Input material:
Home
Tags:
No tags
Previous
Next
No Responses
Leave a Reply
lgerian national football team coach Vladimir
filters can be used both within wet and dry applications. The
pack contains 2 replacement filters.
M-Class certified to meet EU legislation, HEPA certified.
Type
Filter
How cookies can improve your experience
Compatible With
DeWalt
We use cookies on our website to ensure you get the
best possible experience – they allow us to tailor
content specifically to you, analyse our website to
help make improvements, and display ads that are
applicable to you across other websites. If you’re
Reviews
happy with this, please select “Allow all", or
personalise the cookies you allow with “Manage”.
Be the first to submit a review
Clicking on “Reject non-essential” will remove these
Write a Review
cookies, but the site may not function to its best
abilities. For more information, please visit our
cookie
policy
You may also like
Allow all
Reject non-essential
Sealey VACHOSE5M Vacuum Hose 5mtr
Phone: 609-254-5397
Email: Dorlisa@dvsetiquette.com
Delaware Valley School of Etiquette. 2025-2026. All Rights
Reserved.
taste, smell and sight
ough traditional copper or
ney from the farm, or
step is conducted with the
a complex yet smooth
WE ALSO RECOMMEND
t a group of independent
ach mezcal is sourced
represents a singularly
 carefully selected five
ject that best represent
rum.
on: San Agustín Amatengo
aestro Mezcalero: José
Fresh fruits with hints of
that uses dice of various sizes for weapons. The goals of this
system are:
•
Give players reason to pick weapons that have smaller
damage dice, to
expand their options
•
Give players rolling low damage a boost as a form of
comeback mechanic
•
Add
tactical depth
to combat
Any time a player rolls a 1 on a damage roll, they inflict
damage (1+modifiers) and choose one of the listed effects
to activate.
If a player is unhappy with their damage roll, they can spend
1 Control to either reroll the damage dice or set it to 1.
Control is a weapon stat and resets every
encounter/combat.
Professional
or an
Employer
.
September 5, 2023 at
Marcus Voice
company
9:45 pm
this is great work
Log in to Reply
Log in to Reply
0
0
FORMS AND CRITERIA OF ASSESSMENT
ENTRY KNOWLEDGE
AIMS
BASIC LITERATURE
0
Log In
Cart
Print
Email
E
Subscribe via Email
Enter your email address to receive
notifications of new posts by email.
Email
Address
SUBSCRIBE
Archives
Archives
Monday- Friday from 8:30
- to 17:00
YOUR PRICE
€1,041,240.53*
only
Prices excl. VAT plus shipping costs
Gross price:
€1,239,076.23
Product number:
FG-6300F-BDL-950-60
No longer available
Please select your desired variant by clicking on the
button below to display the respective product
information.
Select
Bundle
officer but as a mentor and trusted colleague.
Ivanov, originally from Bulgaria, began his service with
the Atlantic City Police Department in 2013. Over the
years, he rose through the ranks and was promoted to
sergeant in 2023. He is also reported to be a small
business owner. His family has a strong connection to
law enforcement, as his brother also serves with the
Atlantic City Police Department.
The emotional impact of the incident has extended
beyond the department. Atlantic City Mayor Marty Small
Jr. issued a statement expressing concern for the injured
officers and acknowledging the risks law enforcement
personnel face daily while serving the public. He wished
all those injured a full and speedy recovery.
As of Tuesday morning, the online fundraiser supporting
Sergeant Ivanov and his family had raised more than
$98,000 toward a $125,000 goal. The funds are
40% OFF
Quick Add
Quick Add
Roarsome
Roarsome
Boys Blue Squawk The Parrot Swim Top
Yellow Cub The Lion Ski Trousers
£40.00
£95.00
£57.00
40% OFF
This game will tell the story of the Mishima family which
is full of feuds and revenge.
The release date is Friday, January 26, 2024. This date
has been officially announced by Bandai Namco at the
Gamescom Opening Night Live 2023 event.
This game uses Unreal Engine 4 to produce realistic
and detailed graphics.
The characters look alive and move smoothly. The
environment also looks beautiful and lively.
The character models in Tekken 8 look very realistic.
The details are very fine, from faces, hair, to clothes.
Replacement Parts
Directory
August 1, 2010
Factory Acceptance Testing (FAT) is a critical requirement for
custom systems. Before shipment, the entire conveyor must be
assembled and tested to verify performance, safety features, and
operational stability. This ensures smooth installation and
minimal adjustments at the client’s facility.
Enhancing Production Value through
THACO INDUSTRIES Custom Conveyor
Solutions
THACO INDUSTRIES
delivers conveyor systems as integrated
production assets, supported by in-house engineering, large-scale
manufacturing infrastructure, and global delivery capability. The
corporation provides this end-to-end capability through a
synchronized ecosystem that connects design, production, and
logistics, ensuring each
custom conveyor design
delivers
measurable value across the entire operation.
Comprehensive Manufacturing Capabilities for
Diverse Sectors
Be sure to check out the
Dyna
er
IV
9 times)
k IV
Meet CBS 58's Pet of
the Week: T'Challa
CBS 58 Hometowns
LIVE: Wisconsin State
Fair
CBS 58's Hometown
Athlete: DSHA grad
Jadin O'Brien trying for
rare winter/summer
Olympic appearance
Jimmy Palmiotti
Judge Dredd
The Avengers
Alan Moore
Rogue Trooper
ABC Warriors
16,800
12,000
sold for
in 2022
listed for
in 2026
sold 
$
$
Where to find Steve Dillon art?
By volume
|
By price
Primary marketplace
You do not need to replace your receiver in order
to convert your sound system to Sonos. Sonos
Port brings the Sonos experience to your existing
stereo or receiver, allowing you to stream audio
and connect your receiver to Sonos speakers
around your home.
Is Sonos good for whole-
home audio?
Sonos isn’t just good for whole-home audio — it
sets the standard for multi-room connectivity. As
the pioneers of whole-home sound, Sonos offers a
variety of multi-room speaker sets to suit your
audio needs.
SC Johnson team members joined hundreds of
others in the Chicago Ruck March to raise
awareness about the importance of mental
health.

Work request: Only a verbatim transcription of the lines from the one containing "around your home." through the last line of the records counts as the answer.

Response to this task:
around your home.
Is Sonos good for whole-
home audio?
Sonos isn’t just good for whole-home audio — it
sets the standard for multi-room connectivity. As
the pioneers of whole-home sound, Sonos offers a
variety of multi-room speaker sets to suit your
audio needs.
SC Johnson team members joined hundreds of
others in the Chicago Ruck March to raise
awareness about the importance of mental
health.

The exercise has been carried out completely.